Let's run the P-model, without \(J_{\text{max}}\) limitation (argument method_jmaxlim = "none"), for one point. The set of inputs, being temperature (tc), photosynthetic photon flux density (ppfd), vapour pressure deficit (vpd), ambient CO\(_2\) (co2), elevation (elv), and fraction of absorbed photosynthetically active radiation (fapar). The quantum yield efficiency parameter is provided as an argument (kphio) and corresponds to \(\widehat{\varphi_0}\) in Stocker et al. (2019) if the temperature-dependence of this parameter is ignored (argument do_ftemp_kphio = FALSE, corresponding to simulation setup 'ORG' in Stocker et al. (2019)), or to \(\widehat{c_L}\) if the temperature-dependence of the quantum yield efficiency is included (argument do_ftemp_kphio = TRUE, used in simulation setups 'BRC' and 'FULL' in Stocker et al. (2019)). By default the optional argument do_soilmstress is set to FALSE, meaning that the empirical soil moisture stress function is not included. The unit cost ratio (\(\beta\) in Stocker et al. (2019)) is given by argument beta.

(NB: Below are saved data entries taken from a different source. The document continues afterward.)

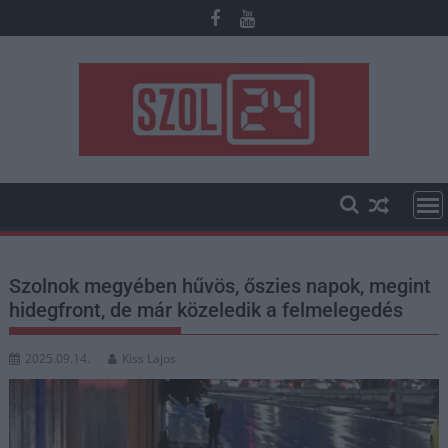
Skip
to
content
Szolnok megyében hűvös, őszies napok, megint
hidegfront, de már közeledik a felmelegedés
2025.09.14.
Kiss Lajos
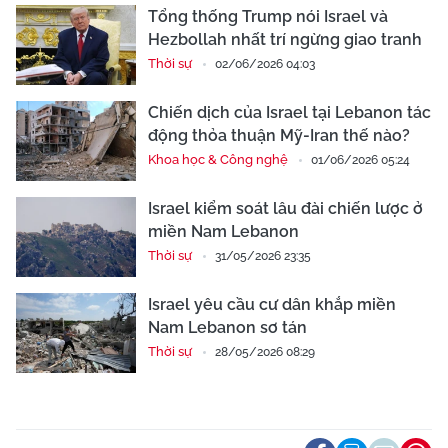
Tổng thống Trump nói Israel và
Hezbollah nhất trí ngừng giao tranh
Thời sự
02/06/2026 04:03
Chiến dịch của Israel tại Lebanon tác
động thỏa thuận Mỹ-Iran thế nào?
Khoa học & Công nghệ
01/06/2026 05:24
Israel kiểm soát lâu đài chiến lược ở
miền Nam Lebanon
Thời sự
31/05/2026 23:35
Israel yêu cầu cư dân khắp miền
Nam Lebanon sơ tán
Thời sự
28/05/2026 08:29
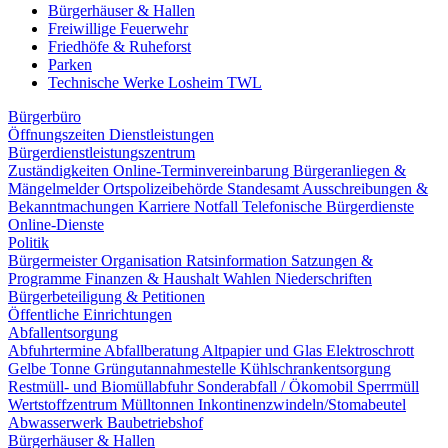
Bürgerhäuser & Hallen
Freiwillige Feuerwehr
Friedhöfe & Ruheforst
Parken
Technische Werke Losheim TWL
Bürgerbüro
Öffnungszeiten
Dienstleistungen
Bürgerdienstleistungszentrum
Zuständigkeiten
Online-Terminvereinbarung
Bürgeranliegen &
Mängelmelder
Ortspolizeibehörde
Standesamt
Ausschreibungen &
Bekanntmachungen
Karriere
Notfall
Telefonische Bürgerdienste
Online-Dienste
Politik
Bürgermeister
Organisation
Ratsinformation
Satzungen &
Programme
Finanzen & Haushalt
Wahlen
Niederschriften
Bürgerbeteiligung & Petitionen
Öffentliche Einrichtungen
Abfallentsorgung
Abfuhrtermine
Abfallberatung
Altpapier und Glas
Elektroschrott
Gelbe Tonne
Grüngutannahmestelle
Kühlschrankentsorgung
Restmüll- und Biomüllabfuhr
Sonderabfall / Ökomobil
Sperrmüll
Wertstoffzentrum
Mülltonnen
Inkontinenzwindeln/Stomabeutel
Abwasserwerk
Baubetriebshof
Bürgerhäuser & Hallen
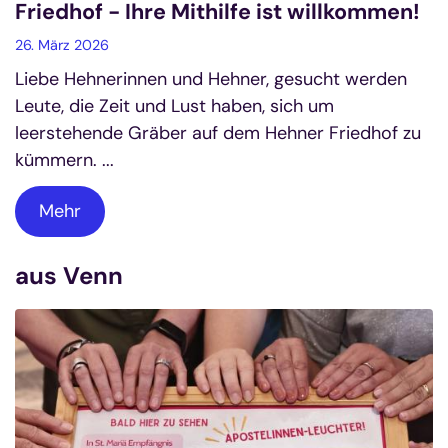
Friedhof - Ihre Mithilfe ist willkommen!
26. März 2026
Liebe Hehnerinnen und Hehner, gesucht werden
Leute, die Zeit und Lust haben, sich um
leerstehende Gräber auf dem Hehner Friedhof zu
kümmern. ...
Mehr
aus Venn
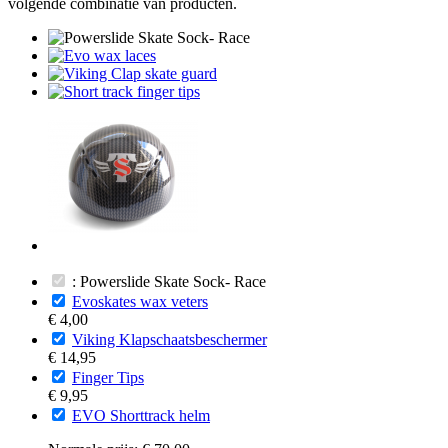
volgende combinatie van producten.
: Powerslide Skate Sock- Race
Evoskates wax veters
€ 4,00
Viking Klapschaatsbeschermer
€ 14,95
Finger Tips
€ 9,95
EVO Shorttrack helm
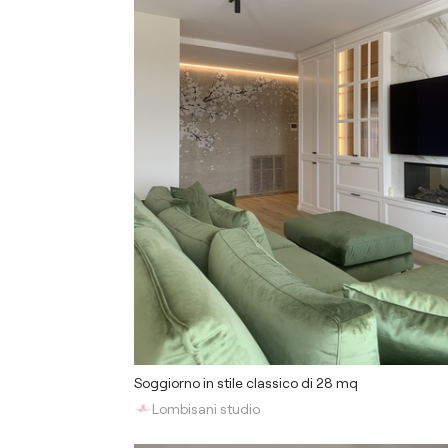
Soggiorno in stile classico di 28 mq
Lombisani studio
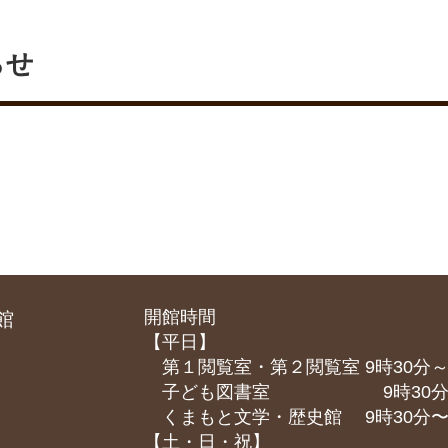
らせ
開館時間
館
【平日】
第１閲覧室・第２閲覧室 9時30分～
子ども図書室 9時30分～1
くまもと⽂学・歴史館 9時30分〜1
【土・日・祝】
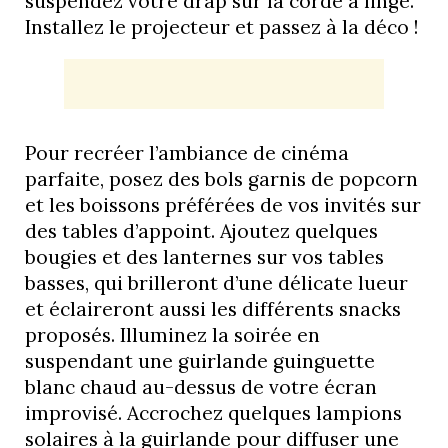
suspendez votre drap sur la corde à linge.
Installez le projecteur et passez à la déco !
Pour recréer l’ambiance de cinéma
parfaite, posez des bols garnis de popcorn
et les boissons préférées de vos invités sur
des tables d’appoint. Ajoutez quelques
bougies et des lanternes sur vos tables
basses, qui brilleront d’une délicate lueur
et éclaireront aussi les différents snacks
proposés. Illuminez la soirée en
suspendant une guirlande guinguette
blanc chaud au-dessus de votre écran
improvisé. Accrochez quelques lampions
solaires à la guirlande pour diffuser une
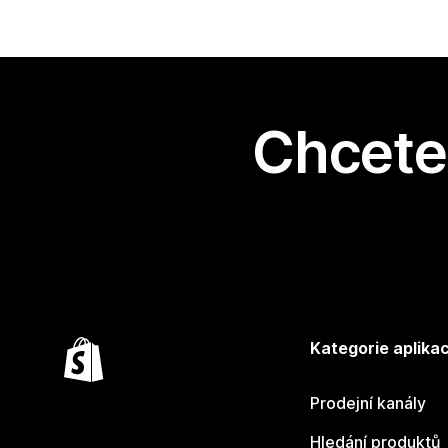
Chcete 
Kategorie aplikac
Prodejní kanály
Hledání produktů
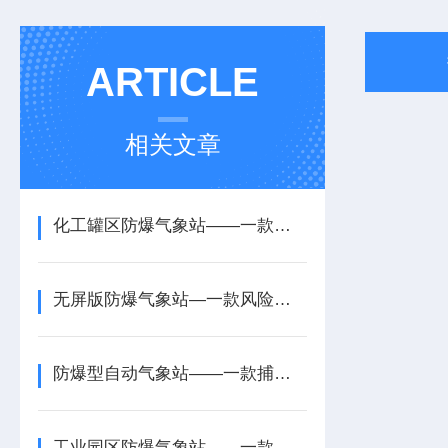
ARTICLE
相关文章
化工罐区防爆气象站——一款合规安全的化工厂区防爆气象站2026+派+送
无屏版防爆气象站—一款风险预判的捕捉细微风速的大屏款防爆气象站2026+送
防爆型自动气象站——一款捕捉细微风速的大屏款防爆气象站2026+派+送
工业园区防爆气象站——一款可视化展示的一体化防爆型气象站2026+派+送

To run the rpmodel() function we can do:

library(rpmodel)
out_pmodel <- rpmodel( 
  tc             = 20,           # temperature, deg C
  vpd            = 1000,         # Pa,
  co2            = 400,          # ppm,
  fapar          = 1,            # fraction  ,
  ppfd           = 300,          # mol/m2/d,
  elv            = 0,            # m.a.s.l.,
  kphio          = 0.05,         # quantum yield efficiency,
  beta           = 146,          # unit cost ratio a/b,
  method_optci   = "prentice14",
  method_jmaxlim = "none",
  do_ftemp_kphio = FALSE,
  verbose        = TRUE
  )
## Warning: Atmospheric pressure (patm) not provided. Calculating it as a
## function of elevation (elv), assuming standard atmosphere (101325 Pa at sea
## level).
print(out_pmodel)
## $ca
## [1] 40.53
## 
## $gammastar
## [1] 3.339251
## 
## $kmm
## [1] 46.09928
## 
## $ns_star
## [1] 1.125361
## 
## $chi
## [1] 0.694352
## 
## $mj
## [1] 0.7123038
## 
## $mc
## [1] 0.3340838
## 
## $ci
## [1] 28.14209
## 
## $lue
## [1] 0.4277633
## 
## $gpp
## [1] 128.329
## 
## $iwue
## [1] 7.742446
## 
## $gs
## [1] 0.8624985
## 
## $vcmax
## [1] 31.98167
## 
## $vcmax25
## [1] 50.20073
## 
## $rd
## [1] 0.50805

The function returns a list of variables (see also man page by ?rpmodel), including \(V_{\mathrm{cmax}}\), \(g_s\), and all the parameters of the photosynthesis model (\(K\), \(\Gamma^{\ast}\)), which are all internally consistent, as can be verified for… \[ c_i = c_a - A / g_s = \chi c_a \]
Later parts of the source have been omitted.